May 10, 1983: It formed a broad, somewhat equilateral triangle with Dubhe and Merak, the famous “pointer stars” in the Big Dipper bowl, and appeared high in the northwest sky for American observers. Sharp sky watchers can find the comet without binoculars less than an hour after sunset.
May 11, 1983: On the day of its approach to Earth, the comet revealed itself strikingly close to the famous Beehive star cluster in the constellation of Cancer, although the comet was incomparably brighter, peaking at around +1.5. A narrow gas tail has been recorded on many images, but visually through binoculars and telescopes, only the diffuse head of the comet (called the coma) was visible. And, looking up against a dark sky, it seemed very huge, being about three degrees in diameter; Approximately equal to its apparent size Six full moons! Through large telescopes, fantastic structures have emerged that illuminate the inner coma.
With IRAS-Araki-Alcock now close to Earth, there has been interest in trying to bounce radar signals off it. Both the 1,000-foot (305-meter) radio telescope in Arecibo, Puerto Rico, and NASA’s Jet Propulsion Laboratory in Goldstone, California, acquired these radar echoes, which were used to provide details about their radius, rotation, and composition.

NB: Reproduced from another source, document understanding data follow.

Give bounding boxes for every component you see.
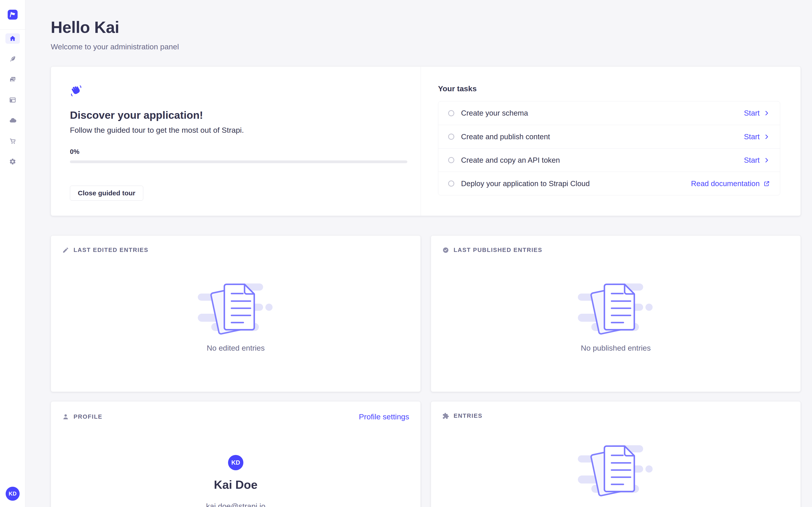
sidebar-item-content-manager[interactable] bbox=[5, 54, 20, 64]
task-label: Create and publish content bbox=[461, 132, 550, 141]
task-row-publish-content: Create and publish content Start bbox=[438, 125, 780, 148]
task-label: Create and copy an API token bbox=[461, 156, 560, 165]
chevron-right-icon bbox=[763, 133, 770, 140]
task-action-label: Start bbox=[744, 109, 760, 117]
sidebar-item-marketplace[interactable] bbox=[5, 136, 20, 146]
task-row-create-schema: Create your schema Start bbox=[438, 101, 780, 125]
sidebar: KD bbox=[0, 0, 25, 507]
puzzle-icon bbox=[442, 412, 449, 419]
last-published-entries-card: LAST PUBLISHED ENTRIES No published entr… bbox=[431, 235, 801, 392]
entries-card: ENTRIES No published entries bbox=[431, 401, 801, 507]
chevron-right-icon bbox=[763, 157, 770, 164]
guided-tour-panel: Discover your application! Follow the gu… bbox=[51, 67, 421, 216]
guided-tour-title: Discover your application! bbox=[70, 109, 407, 121]
task-action-label: Read documentation bbox=[691, 179, 760, 188]
task-status-circle bbox=[448, 133, 454, 140]
progress-bar bbox=[70, 160, 407, 163]
page-subtitle: Welcome to your administration panel bbox=[51, 42, 179, 51]
empty-state-caption: No published entries bbox=[581, 344, 651, 352]
sidebar-item-media-library[interactable] bbox=[5, 74, 20, 85]
empty-documents-illustration bbox=[576, 280, 655, 337]
widget-title: LAST PUBLISHED ENTRIES bbox=[454, 246, 543, 253]
settings-gear-icon bbox=[9, 158, 16, 165]
task-status-circle bbox=[448, 157, 454, 163]
tasks-list: Create your schema Start Create and publ… bbox=[438, 101, 780, 195]
task-start-link[interactable]: Start bbox=[744, 109, 770, 117]
person-icon bbox=[62, 413, 69, 420]
profile-settings-link[interactable]: Profile settings bbox=[359, 412, 409, 421]
empty-state-caption: No edited entries bbox=[207, 344, 265, 352]
profile-name: Kai Doe bbox=[214, 478, 258, 492]
workspace-logo-button[interactable] bbox=[0, 0, 25, 30]
pencil-icon bbox=[62, 247, 69, 253]
empty-state-caption: No published entries bbox=[581, 505, 651, 507]
marketplace-cart-icon bbox=[9, 137, 16, 145]
tasks-title: Your tasks bbox=[438, 84, 780, 93]
widget-title: PROFILE bbox=[73, 413, 102, 420]
external-link-icon bbox=[763, 180, 770, 187]
page-title: Hello Kai bbox=[51, 18, 179, 37]
profile-email: kai.doe@strapi.io bbox=[206, 502, 265, 507]
cloud-icon bbox=[9, 117, 16, 124]
sidebar-item-cloud[interactable] bbox=[5, 115, 20, 126]
sidebar-item-content-type-builder[interactable] bbox=[5, 95, 20, 105]
user-avatar-button[interactable]: KD bbox=[6, 487, 19, 501]
sidebar-item-settings[interactable] bbox=[5, 156, 20, 167]
widget-title: ENTRIES bbox=[454, 412, 483, 419]
task-status-circle bbox=[448, 110, 454, 116]
profile-avatar: KD bbox=[228, 455, 243, 470]
task-row-api-token: Create and copy an API token Start bbox=[438, 148, 780, 172]
check-circle-icon bbox=[442, 247, 449, 253]
widget-title: LAST EDITED ENTRIES bbox=[73, 246, 148, 253]
tasks-panel: Your tasks Create your schema Start Crea… bbox=[421, 67, 801, 216]
chevron-right-icon bbox=[763, 110, 770, 116]
guided-tour-subtitle: Follow the guided tour to get the most o… bbox=[70, 126, 407, 134]
page-header: Hello Kai Welcome to your administration… bbox=[51, 18, 179, 51]
strapi-flag-icon bbox=[8, 10, 17, 19]
profile-avatar-initials: KD bbox=[232, 459, 240, 466]
task-start-link[interactable]: Start bbox=[744, 156, 770, 165]
task-label: Deploy your application to Strapi Cloud bbox=[461, 179, 590, 188]
sidebar-item-home[interactable] bbox=[5, 33, 20, 44]
last-edited-entries-card: LAST EDITED ENTRIES No edited entries bbox=[51, 235, 421, 392]
task-action-label: Start bbox=[744, 156, 760, 165]
content-type-builder-icon bbox=[9, 97, 16, 104]
empty-documents-illustration bbox=[576, 442, 655, 499]
strapi-logo bbox=[8, 10, 17, 19]
empty-documents-illustration bbox=[196, 280, 275, 337]
feather-icon bbox=[9, 55, 16, 63]
waving-hand-icon bbox=[70, 84, 83, 98]
task-read-documentation-link[interactable]: Read documentation bbox=[691, 179, 770, 188]
progress-label: 0% bbox=[70, 148, 407, 156]
media-library-icon bbox=[9, 76, 16, 83]
task-action-label: Start bbox=[744, 132, 760, 141]
task-start-link[interactable]: Start bbox=[744, 132, 770, 141]
close-guided-tour-button[interactable]: Close guided tour bbox=[70, 186, 143, 201]
task-row-deploy-cloud: Deploy your application to Strapi Cloud … bbox=[438, 172, 780, 195]
task-label: Create your schema bbox=[461, 109, 528, 117]
home-icon bbox=[9, 35, 16, 42]
user-avatar-initials: KD bbox=[9, 491, 17, 497]
guided-tour-card: Discover your application! Follow the gu… bbox=[51, 66, 801, 216]
task-status-circle bbox=[448, 180, 454, 186]
profile-card: PROFILE Profile settings KD Kai Doe kai.… bbox=[51, 401, 421, 507]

Comet nucleus.
May 12, 1983: Now the comet is rapidly receding from Earth, making its farewell appearance to northern hemisphere observers — it can be found low in the southwestern sky after sunset, having rapidly decreased in brightness to a third magnitude. By the evening of the next day, it was sinking below the horizon just before the end of evening twilight. The show ended almost as quickly as it began.
Our next chance?
Will we have another chance to see a comet pass very close to Earth in the foreseeable future?

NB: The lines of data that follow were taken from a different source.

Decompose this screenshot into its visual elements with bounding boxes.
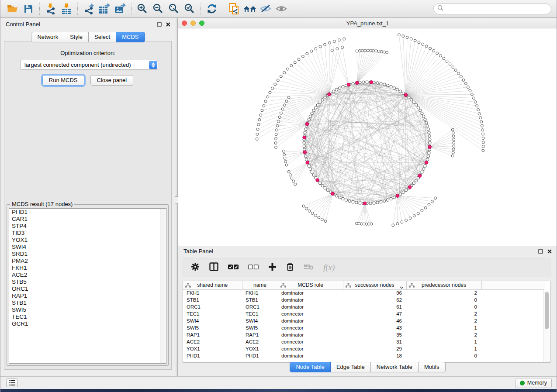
network-node[interactable] (390, 85, 392, 88)
network-node[interactable] (425, 121, 428, 124)
network-node[interactable] (274, 138, 277, 140)
network-node[interactable] (370, 223, 373, 225)
cell-shared-name[interactable]: STB1 (183, 296, 242, 303)
network-node[interactable] (452, 148, 455, 151)
network-node[interactable] (305, 122, 309, 126)
network-node[interactable] (303, 151, 307, 154)
network-node[interactable] (452, 151, 454, 154)
network-node[interactable] (413, 214, 415, 217)
network-node[interactable] (298, 58, 300, 61)
table-row[interactable]: PHD1PHD1dominator180 (183, 352, 544, 359)
table-row[interactable]: SWI4SWI4dominator462 (183, 317, 544, 324)
cell-name[interactable]: RAP1 (242, 331, 278, 338)
network-node[interactable] (482, 137, 484, 140)
network-node[interactable] (421, 171, 423, 173)
network-node[interactable] (452, 66, 454, 69)
network-node[interactable] (355, 201, 358, 204)
mcds-result-item[interactable]: GCR1 (9, 320, 166, 327)
network-node[interactable] (417, 106, 419, 109)
network-node[interactable] (287, 170, 290, 173)
table-row[interactable]: STB1STB1dominator620 (183, 296, 544, 303)
import-table-icon[interactable] (59, 2, 74, 16)
minimize-window-icon[interactable] (190, 21, 196, 26)
network-node[interactable] (303, 141, 305, 144)
network-node[interactable] (318, 182, 321, 184)
network-node[interactable] (281, 108, 284, 110)
float-panel-icon[interactable] (538, 248, 543, 255)
zoom-selected-icon[interactable] (182, 2, 197, 16)
network-node[interactable] (480, 120, 483, 123)
optimization-criterion-select[interactable]: largest connected component (undirected) (20, 60, 158, 70)
network-node[interactable] (428, 203, 430, 206)
network-node[interactable] (482, 145, 484, 148)
network-node[interactable] (318, 101, 321, 103)
network-canvas[interactable] (178, 28, 557, 246)
network-node[interactable] (356, 222, 358, 225)
network-node[interactable] (481, 124, 483, 127)
network-node[interactable] (402, 35, 405, 38)
cell-shared-name[interactable]: ACE2 (183, 338, 242, 345)
network-node[interactable] (308, 118, 310, 121)
network-node[interactable] (345, 199, 347, 201)
network-node[interactable] (331, 192, 335, 196)
table-row[interactable]: TEC1TEC1connector472 (183, 310, 544, 317)
table-scrollbar[interactable] (543, 290, 550, 362)
network-node[interactable] (402, 191, 405, 193)
column-header-predecessor-nodes[interactable]: predecessor nodes (406, 281, 481, 289)
network-window-titlebar[interactable]: YPA_prune.txt_1 (178, 18, 557, 28)
network-node[interactable] (436, 52, 439, 55)
network-node[interactable] (319, 45, 322, 48)
duplicate-network-icon[interactable] (226, 2, 242, 16)
close-panel-icon[interactable] (547, 248, 552, 255)
network-node[interactable] (427, 128, 429, 131)
network-node[interactable] (370, 81, 373, 84)
network-node[interactable] (393, 87, 395, 89)
network-node[interactable] (274, 142, 277, 144)
network-node[interactable] (336, 48, 339, 50)
cell-successor-nodes[interactable]: 31 (343, 338, 406, 345)
network-node[interactable] (482, 149, 484, 152)
mcds-result-list[interactable]: PHD1CAR1STP4TID3YOX1SWI4SRD1PMA2FKH1ACE2… (9, 208, 166, 364)
network-node[interactable] (304, 155, 307, 158)
network-node[interactable] (365, 223, 368, 225)
network-node[interactable] (452, 135, 455, 138)
network-node[interactable] (358, 223, 360, 225)
network-node[interactable] (361, 49, 364, 52)
network-node[interactable] (415, 103, 417, 106)
table-row[interactable]: ORC1ORC1dominator610 (183, 303, 544, 310)
cell-shared-name[interactable]: RAP1 (183, 331, 242, 338)
network-node[interactable] (303, 136, 306, 139)
network-node[interactable] (263, 104, 265, 107)
network-node[interactable] (352, 200, 354, 203)
network-node[interactable] (479, 117, 482, 119)
cell-name[interactable]: SWI5 (242, 324, 278, 331)
network-node[interactable] (304, 128, 307, 131)
select-all-rows-icon[interactable] (228, 264, 239, 272)
network-node[interactable] (331, 49, 333, 52)
network-node[interactable] (462, 79, 465, 81)
network-node[interactable] (426, 124, 429, 127)
network-node[interactable] (421, 112, 423, 115)
network-node[interactable] (328, 93, 331, 96)
cell-name[interactable]: YOX1 (242, 345, 278, 352)
network-node[interactable] (427, 155, 429, 158)
network-node[interactable] (306, 161, 309, 165)
network-node[interactable] (429, 138, 431, 141)
open-file-icon[interactable] (5, 2, 21, 16)
cell-name[interactable]: SWI4 (242, 317, 278, 324)
cell-predecessor-nodes[interactable]: 1 (406, 324, 481, 331)
network-node[interactable] (419, 109, 422, 112)
network-node[interactable] (369, 49, 372, 52)
network-node[interactable] (315, 48, 317, 50)
hide-selected-icon[interactable] (258, 2, 273, 16)
network-node[interactable] (256, 138, 258, 141)
cell-mcds-role[interactable]: dominator (278, 317, 343, 324)
network-node[interactable] (451, 128, 454, 131)
network-node[interactable] (287, 68, 289, 70)
table-scroll-thumb[interactable] (545, 292, 549, 329)
network-node[interactable] (328, 41, 331, 44)
network-node[interactable] (266, 96, 269, 98)
zoom-fit-icon[interactable] (166, 2, 182, 16)
cell-successor-nodes[interactable]: 35 (343, 331, 406, 338)
network-node[interactable] (321, 218, 323, 221)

Close approaches of comets to Earth are rare. The comet comes within 9 million miles (14.5 million km) of our planet — on average — about once every 30 to 40 years. For a comet passing less than 5 million miles (8 million km) from Earth, such a close approach is rare, occurring about once every 80 or 90 years.
So, you can see how unusual the approach to Earth of less than 3 million miles (4.8 million km) was in the case of IRAS-Araki-Alcock.

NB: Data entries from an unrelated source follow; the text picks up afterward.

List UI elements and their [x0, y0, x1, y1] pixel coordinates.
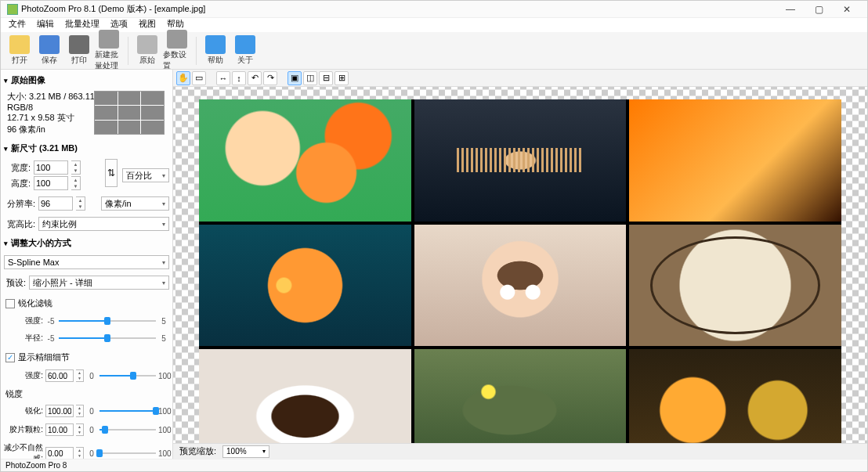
- toolbar-label: 打开: [12, 55, 27, 66]
- checkbox-icon[interactable]: ✓: [5, 353, 15, 362]
- view-toolbar: ✋ ▭ ↔ ↕ ↶ ↷ ▣ ◫ ⊟ ⊞: [173, 70, 867, 87]
- batch-icon: [99, 30, 119, 49]
- slider-label: 半径:: [4, 333, 43, 344]
- nav-hand-icon[interactable]: ✋: [176, 71, 190, 85]
- params-button[interactable]: 参数设置: [163, 30, 191, 71]
- window-title: PhotoZoom Pro 8.1 (Demo 版本) - [example.j…: [21, 3, 205, 15]
- res-label: 分辨率:: [4, 198, 35, 210]
- height-input[interactable]: [34, 176, 68, 190]
- rotate-cw-icon[interactable]: ↷: [263, 71, 277, 85]
- view-split-v-icon[interactable]: ⊟: [319, 71, 333, 85]
- slider-spin[interactable]: ▲▼: [76, 369, 84, 382]
- about-icon: [235, 35, 255, 54]
- open-button[interactable]: 打开: [5, 35, 34, 66]
- height-label: 高度:: [4, 178, 31, 189]
- slider-spin[interactable]: ▲▼: [76, 405, 84, 417]
- slider-label: 减少不自然感:: [4, 442, 43, 459]
- save-button[interactable]: 保存: [35, 35, 63, 66]
- aspect-lock-icon[interactable]: ⇅: [105, 159, 118, 187]
- slider-spin[interactable]: ▲▼: [76, 447, 84, 459]
- toolbar-label: 打印: [71, 55, 87, 66]
- section-newsize[interactable]: 新尺寸 (3.21 MB): [4, 141, 169, 156]
- maximize-button[interactable]: ▢: [805, 4, 833, 15]
- sharpen-check[interactable]: 锐化滤镜: [5, 297, 169, 309]
- statusbar: 预览缩放: 100%: [173, 443, 867, 459]
- menu-file[interactable]: 文件: [9, 18, 26, 32]
- batch-button[interactable]: 新建批量处理: [95, 30, 123, 71]
- menubar: 文件 编辑 批量处理 选项 视图 帮助: [1, 18, 867, 32]
- slider-value[interactable]: [45, 405, 74, 417]
- menu-edit[interactable]: 编辑: [37, 18, 54, 32]
- toolbar-label: 帮助: [208, 55, 223, 66]
- flip-v-icon[interactable]: ↕: [232, 71, 246, 85]
- toolbar-label: 保存: [42, 55, 57, 66]
- slider-track[interactable]: [59, 333, 156, 344]
- main-toolbar: 打开保存打印新建批量处理原始参数设置帮助关于: [1, 32, 867, 70]
- params-icon: [167, 30, 187, 49]
- slider-label: 胶片颗粒:: [4, 424, 43, 435]
- left-panel: 原始图像 大小: 3.21 MB / 863.11 KB RGB/8 12.71…: [1, 70, 173, 459]
- width-spin[interactable]: ▲▼: [71, 160, 81, 175]
- print-button[interactable]: 打印: [65, 35, 93, 66]
- open-icon: [9, 35, 30, 54]
- detail-check[interactable]: ✓ 显示精细细节: [5, 351, 169, 363]
- checkbox-icon[interactable]: [5, 299, 15, 308]
- res-input[interactable]: [38, 196, 73, 211]
- app-icon: [7, 4, 18, 15]
- section-resize-method[interactable]: 调整大小的方式: [4, 236, 169, 250]
- print-icon: [69, 35, 89, 54]
- slider-label: 强度:: [4, 370, 43, 381]
- aspect-combo[interactable]: 约束比例: [38, 217, 169, 231]
- aspect-label: 宽高比:: [4, 218, 35, 230]
- size-unit-combo[interactable]: 百分比: [122, 168, 169, 182]
- thumbnail[interactable]: [94, 91, 165, 135]
- slider-track[interactable]: [99, 424, 156, 435]
- slider-track[interactable]: [99, 448, 156, 459]
- slider-track[interactable]: [59, 315, 156, 326]
- zoom-label: 预览缩放:: [179, 445, 216, 457]
- titlebar: PhotoZoom Pro 8.1 (Demo 版本) - [example.j…: [1, 1, 867, 18]
- preset-label: 预设:: [4, 277, 26, 289]
- footer: PhotoZoom Pro 8: [1, 459, 867, 471]
- slider-track[interactable]: [99, 405, 156, 416]
- close-button[interactable]: ✕: [833, 4, 861, 15]
- width-label: 宽度:: [4, 162, 31, 174]
- method-combo[interactable]: S-Spline Max: [4, 255, 169, 269]
- res-unit-combo[interactable]: 像素/in: [101, 196, 169, 211]
- view-quad-icon[interactable]: ⊞: [335, 71, 349, 85]
- width-input[interactable]: [34, 160, 68, 175]
- res-spin[interactable]: ▲▼: [76, 196, 85, 211]
- toolbar-label: 参数设置: [163, 49, 191, 71]
- nav-rect-icon[interactable]: ▭: [192, 71, 206, 85]
- toolbar-label: 新建批量处理: [95, 49, 123, 71]
- zoom-combo[interactable]: 100%: [222, 445, 269, 458]
- slider-value[interactable]: [45, 369, 74, 382]
- minimize-button[interactable]: —: [776, 4, 805, 15]
- toolbar-label: 关于: [237, 55, 253, 66]
- menu-view[interactable]: 视图: [139, 18, 156, 32]
- example-image: [199, 99, 841, 443]
- section-original[interactable]: 原始图像: [4, 73, 169, 88]
- save-icon: [39, 35, 60, 54]
- slider-value[interactable]: [45, 423, 74, 436]
- preset-combo[interactable]: 缩小照片 - 详细: [29, 276, 169, 290]
- help-icon: [205, 35, 226, 54]
- slider-label: 强度:: [4, 315, 43, 326]
- slider-track[interactable]: [99, 370, 156, 381]
- height-spin[interactable]: ▲▼: [71, 176, 81, 190]
- orig-button[interactable]: 原始: [133, 35, 161, 66]
- view-split-h-icon[interactable]: ◫: [303, 71, 317, 85]
- view-single-icon[interactable]: ▣: [288, 71, 302, 85]
- slider-spin[interactable]: ▲▼: [76, 423, 84, 436]
- about-button[interactable]: 关于: [231, 35, 259, 66]
- slider-label: 锐化:: [4, 405, 43, 416]
- flip-h-icon[interactable]: ↔: [216, 71, 230, 85]
- help-button[interactable]: 帮助: [201, 35, 230, 66]
- slider-value[interactable]: [45, 447, 74, 459]
- toolbar-label: 原始: [139, 55, 155, 66]
- sharpen-subheader: 锐度: [4, 387, 169, 400]
- rotate-ccw-icon[interactable]: ↶: [248, 71, 262, 85]
- preview-viewport[interactable]: [173, 87, 867, 443]
- orig-icon: [137, 35, 157, 54]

Interestingly, since 1983, there have been many comets – or comet fragments – that may have approached Earth even more closely. One small comet, P/SOHO 5, “may” have come within 1.1 million miles (1.7 million kilometers) of our planet on June 12, 1999, although this value is considered highly uncertain.
Another, 55P/Tempel-Tuttle — the comet that produces the annual Leonid meteor shower — was recently identified as passing 2.1 million miles (3.4 million kilometers) from Earth on October 26, 1366.
Only small, dim comets appear to be making exceptionally close passes to Earth, but with one notable exception: Halley’s Comet.
On April 10, 837, this most famous comet passed 3.1 million miles (4.9 million kilometers) from Earth. In China, Japan and Europe, the comet shone brightly like the planet Venus, accompanied by a tail that stretched more than 90 degrees across the sky.
Oh, to see like a comet that in our lives!
Looking far into the future, until May 7, 2134, Halley’s comet will pass within 8.6 million miles (13.8 million kilometers) of Earth, likely to be as bright as Jupiter and once again displaying an astonishingly long tail.
Something our great, great, great grandchildren can look forward to.
Joe Rao is a teacher and guest lecturer in New York Hayden Planetarium. He writes about astronomy for Natural History Journalthe Farmers’ almanac and other publications.